TASK OBJECTIVE: Go to the line with "these valves are easy to maintain with" in the entries below and write out every line from there through the line with "Exclusive Beats for Sale", exactly and without pictures.

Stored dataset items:
━━━━━━━━━━
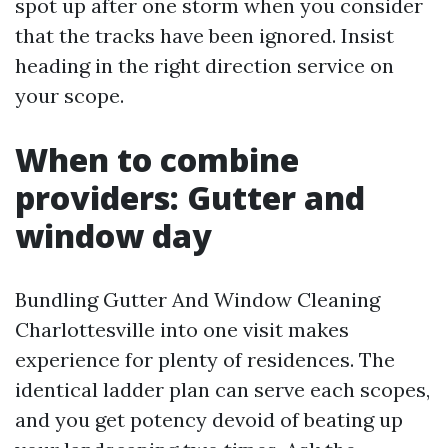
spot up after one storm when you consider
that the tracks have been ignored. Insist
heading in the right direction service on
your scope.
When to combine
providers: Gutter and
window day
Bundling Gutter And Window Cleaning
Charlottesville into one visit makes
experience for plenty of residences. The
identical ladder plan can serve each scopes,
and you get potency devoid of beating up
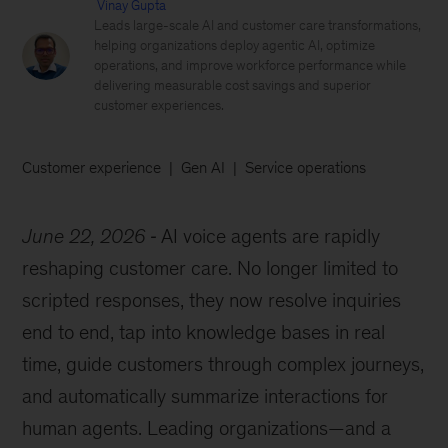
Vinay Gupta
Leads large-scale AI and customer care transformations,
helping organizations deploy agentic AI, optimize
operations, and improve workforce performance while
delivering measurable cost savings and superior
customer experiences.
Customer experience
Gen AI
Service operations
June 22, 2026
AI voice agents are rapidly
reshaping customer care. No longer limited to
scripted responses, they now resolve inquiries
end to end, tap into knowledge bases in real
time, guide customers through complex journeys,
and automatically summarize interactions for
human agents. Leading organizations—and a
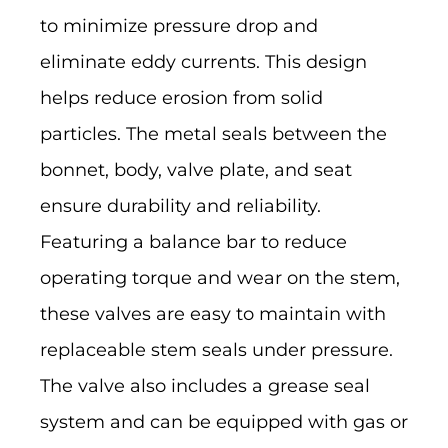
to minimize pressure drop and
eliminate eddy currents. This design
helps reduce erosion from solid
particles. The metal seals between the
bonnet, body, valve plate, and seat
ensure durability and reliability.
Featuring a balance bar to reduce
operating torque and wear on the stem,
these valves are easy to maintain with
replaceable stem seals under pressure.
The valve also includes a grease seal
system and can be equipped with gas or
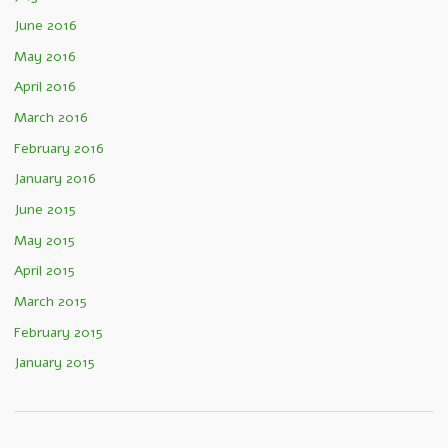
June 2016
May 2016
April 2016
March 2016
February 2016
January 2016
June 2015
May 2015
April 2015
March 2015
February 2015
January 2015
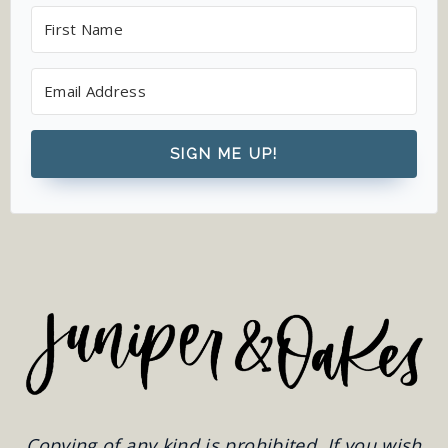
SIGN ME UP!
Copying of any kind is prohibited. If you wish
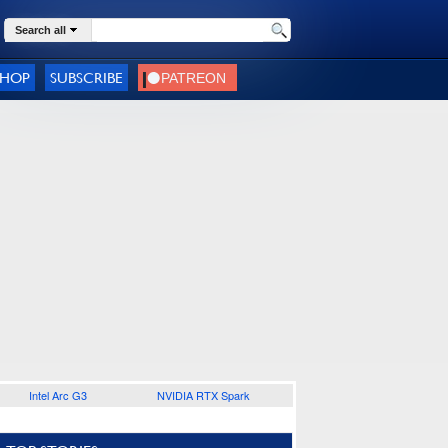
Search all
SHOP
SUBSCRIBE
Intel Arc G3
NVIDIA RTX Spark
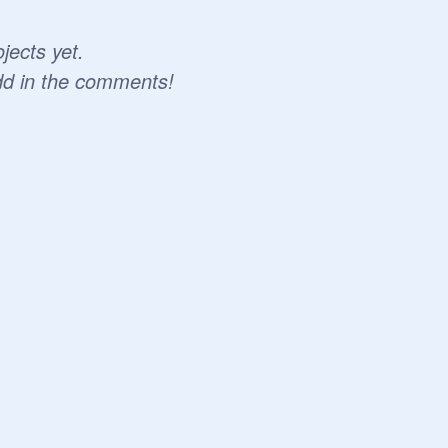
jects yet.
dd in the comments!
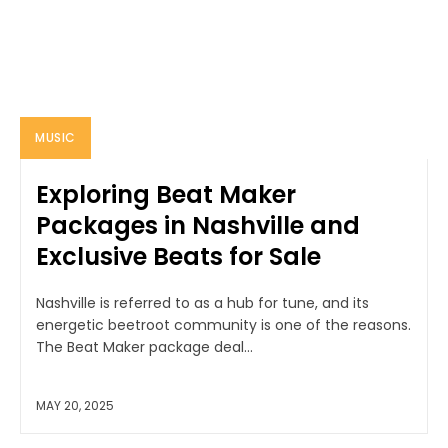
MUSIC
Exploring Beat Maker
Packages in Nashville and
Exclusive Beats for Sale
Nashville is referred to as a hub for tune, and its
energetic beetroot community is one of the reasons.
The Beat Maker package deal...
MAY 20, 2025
━━━━━━━━━━
SOLUTION FOR THIS TASK:
these valves are easy to maintain with
replaceable stem seals under pressure.
The valve also includes a grease seal
system and can be equipped with gas or
June 2016
May 2016
April 2016
March 2016
February 2016
January 2016
June 2015
May 2015
April 2015
March 2015
February 2015
January 2015
SIGN ME UP!
Copying of any kind is prohibited. If you wish
Search all
SHOP
SUBSCRIBE
Intel Arc G3
NVIDIA RTX Spark
jects yet.
dd in the comments!
MUSIC
Exploring Beat Maker
Packages in Nashville and
Exclusive Beats for Sale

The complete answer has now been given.